I think that's incredible. And the link to this, by the way, is going to be in the description. I follow AI relentlessly and, of course, test almost everything that comes out. And I didn't know these tools had gotten this good, frankly. That was also really fast. I don't know if you noticed that.
But anyway, link in the description. Now, on that quote, this is OpenAI's VP of Research, Jerry Tworek. I think it's his first interview, but he mentioned something quite crucial around 58 minutes. But first, some context. Before we even hear from him, what are some of the obvious limitations of continual learning?
Well, the model providers wouldn't be in control of what the models were learning. Like, imagine GPT-6 truly understands your app from the ground up, or maybe your exam from the ground up. Then, on the job, it bakes that into its weight, so you never have to tell it again.
That's amazing, right? But if we do that naively, then you can imagine all kinds of sick things that people train the models to learn. Is there a concept of, I guess, online RL that happens where, as the agent does something and learns from the real world, the RL happens in real time?
So generally, all of RL is happening. Most of RL that you hear talk to language models is online, but it's done online in a way that is still a training run. It's still being trained kind of separately from the users. There have been a few models in the world, and I've learned recently that I think Cursor is trying to train some models online with their users in the loop, and it's theoretically possible to train models in ChatGPT or every other product, just responding to the users and reinforce through whatever rewards you get in there.
But this is not what I am aware of, at least not what opening eye is doing at the moment. And it can be great, but it can be also dangerous because you are not really very much controlling what you are reinforcing in that loop and what could happen. Let me know in the comments if you can see an obvious way around that limitation.

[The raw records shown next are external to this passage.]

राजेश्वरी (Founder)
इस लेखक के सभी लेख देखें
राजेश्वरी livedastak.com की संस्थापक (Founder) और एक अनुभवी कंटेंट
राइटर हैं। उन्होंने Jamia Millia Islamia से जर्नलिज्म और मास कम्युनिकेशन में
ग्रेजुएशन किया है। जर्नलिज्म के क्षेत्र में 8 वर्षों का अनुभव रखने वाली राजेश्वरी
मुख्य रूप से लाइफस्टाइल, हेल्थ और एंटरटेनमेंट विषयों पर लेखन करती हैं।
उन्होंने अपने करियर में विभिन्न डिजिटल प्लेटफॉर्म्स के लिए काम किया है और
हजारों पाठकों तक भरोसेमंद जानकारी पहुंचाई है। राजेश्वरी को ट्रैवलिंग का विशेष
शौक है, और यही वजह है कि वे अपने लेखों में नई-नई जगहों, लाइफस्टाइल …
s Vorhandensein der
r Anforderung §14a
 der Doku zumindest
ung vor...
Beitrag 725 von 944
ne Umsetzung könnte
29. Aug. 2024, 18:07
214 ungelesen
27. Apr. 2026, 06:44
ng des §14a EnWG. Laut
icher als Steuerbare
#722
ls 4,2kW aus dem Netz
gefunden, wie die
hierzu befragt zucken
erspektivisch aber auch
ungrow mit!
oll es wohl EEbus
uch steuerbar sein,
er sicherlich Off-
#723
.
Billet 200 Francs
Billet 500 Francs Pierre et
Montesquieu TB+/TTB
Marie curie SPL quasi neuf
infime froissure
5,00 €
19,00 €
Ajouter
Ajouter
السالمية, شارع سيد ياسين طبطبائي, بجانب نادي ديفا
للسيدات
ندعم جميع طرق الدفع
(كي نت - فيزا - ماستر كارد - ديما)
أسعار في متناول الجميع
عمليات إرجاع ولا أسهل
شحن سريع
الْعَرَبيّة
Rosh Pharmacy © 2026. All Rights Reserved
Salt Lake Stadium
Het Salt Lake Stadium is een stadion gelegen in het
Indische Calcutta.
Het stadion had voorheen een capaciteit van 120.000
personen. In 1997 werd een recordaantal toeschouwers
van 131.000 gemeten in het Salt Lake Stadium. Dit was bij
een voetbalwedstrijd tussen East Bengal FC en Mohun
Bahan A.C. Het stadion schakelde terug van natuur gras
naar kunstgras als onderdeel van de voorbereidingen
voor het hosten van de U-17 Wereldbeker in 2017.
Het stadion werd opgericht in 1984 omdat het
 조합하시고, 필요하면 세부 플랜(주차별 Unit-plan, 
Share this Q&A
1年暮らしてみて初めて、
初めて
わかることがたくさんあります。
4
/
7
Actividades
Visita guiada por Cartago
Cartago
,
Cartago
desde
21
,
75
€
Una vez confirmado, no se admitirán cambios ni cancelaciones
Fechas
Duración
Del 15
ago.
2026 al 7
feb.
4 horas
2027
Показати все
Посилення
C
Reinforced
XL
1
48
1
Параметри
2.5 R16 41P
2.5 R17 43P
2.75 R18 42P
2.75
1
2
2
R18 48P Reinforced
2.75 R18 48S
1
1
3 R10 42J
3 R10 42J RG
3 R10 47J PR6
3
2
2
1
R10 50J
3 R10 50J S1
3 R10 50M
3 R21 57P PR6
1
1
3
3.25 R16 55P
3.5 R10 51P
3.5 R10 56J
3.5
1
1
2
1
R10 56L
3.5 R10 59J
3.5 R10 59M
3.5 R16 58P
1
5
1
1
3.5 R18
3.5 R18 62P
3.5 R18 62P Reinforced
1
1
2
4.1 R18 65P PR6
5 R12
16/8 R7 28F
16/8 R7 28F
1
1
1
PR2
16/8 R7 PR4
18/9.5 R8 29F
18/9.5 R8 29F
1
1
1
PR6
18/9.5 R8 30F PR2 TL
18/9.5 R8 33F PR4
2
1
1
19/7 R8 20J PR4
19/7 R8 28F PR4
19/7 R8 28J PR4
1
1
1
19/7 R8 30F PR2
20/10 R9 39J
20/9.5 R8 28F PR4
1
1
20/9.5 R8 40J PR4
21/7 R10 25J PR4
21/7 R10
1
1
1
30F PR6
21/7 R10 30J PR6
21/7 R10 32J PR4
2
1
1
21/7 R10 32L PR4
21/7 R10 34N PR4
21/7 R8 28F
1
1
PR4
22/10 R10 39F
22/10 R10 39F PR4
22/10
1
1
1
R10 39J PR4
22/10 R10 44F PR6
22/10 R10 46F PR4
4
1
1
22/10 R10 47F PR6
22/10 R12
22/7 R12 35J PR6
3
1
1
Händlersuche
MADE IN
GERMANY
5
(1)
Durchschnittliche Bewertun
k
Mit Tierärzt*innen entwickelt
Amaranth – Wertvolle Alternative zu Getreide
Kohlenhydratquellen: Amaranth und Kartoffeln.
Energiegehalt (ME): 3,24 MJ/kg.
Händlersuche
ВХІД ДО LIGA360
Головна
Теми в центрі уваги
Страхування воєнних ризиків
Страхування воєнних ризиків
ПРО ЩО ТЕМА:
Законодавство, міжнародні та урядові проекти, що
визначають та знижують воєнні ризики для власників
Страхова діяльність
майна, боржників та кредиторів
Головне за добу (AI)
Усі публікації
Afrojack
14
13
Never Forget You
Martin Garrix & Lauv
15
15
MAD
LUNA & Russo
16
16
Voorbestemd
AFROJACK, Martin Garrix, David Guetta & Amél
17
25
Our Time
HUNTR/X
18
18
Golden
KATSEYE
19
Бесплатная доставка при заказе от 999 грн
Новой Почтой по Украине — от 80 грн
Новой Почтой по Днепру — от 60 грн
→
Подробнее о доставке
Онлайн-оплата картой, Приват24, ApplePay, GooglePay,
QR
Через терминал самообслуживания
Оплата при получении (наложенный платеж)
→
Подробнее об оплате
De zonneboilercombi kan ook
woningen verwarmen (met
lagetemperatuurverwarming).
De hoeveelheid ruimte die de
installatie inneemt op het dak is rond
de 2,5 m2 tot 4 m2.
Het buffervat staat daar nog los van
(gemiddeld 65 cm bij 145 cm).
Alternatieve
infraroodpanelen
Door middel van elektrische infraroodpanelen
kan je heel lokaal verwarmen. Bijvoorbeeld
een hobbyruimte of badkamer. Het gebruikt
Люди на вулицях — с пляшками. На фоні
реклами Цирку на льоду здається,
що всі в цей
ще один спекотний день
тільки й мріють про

I hope I've at least convinced you that we live in pretty weird and unpredictable times when it comes to AI. And so I want to end on this note. Did you know that SOAR 2 can answer benchmark level questions as a video generator? As in, you could ask it a complex multi-choice mathematical or coding question, and it would answer in the video scoring really well.
Yes, not quite as well as a focused model, but I think that's wild. Doesn't that kind of show you the physics calculations that these video generators are doing on the fly? Anyway, that's all from me. Let me know if you're loving the new browser from ChatGPT. I'm still going to give it a bit more time before I mention it properly in a video, just to see if it's worth talking about.
Obviously, do let me know your early thoughts too. But thank you most of all for watching all the way to the end. And I know it's been a while between videos. I really am hoping to ramp things up in November. Have a wonderful day.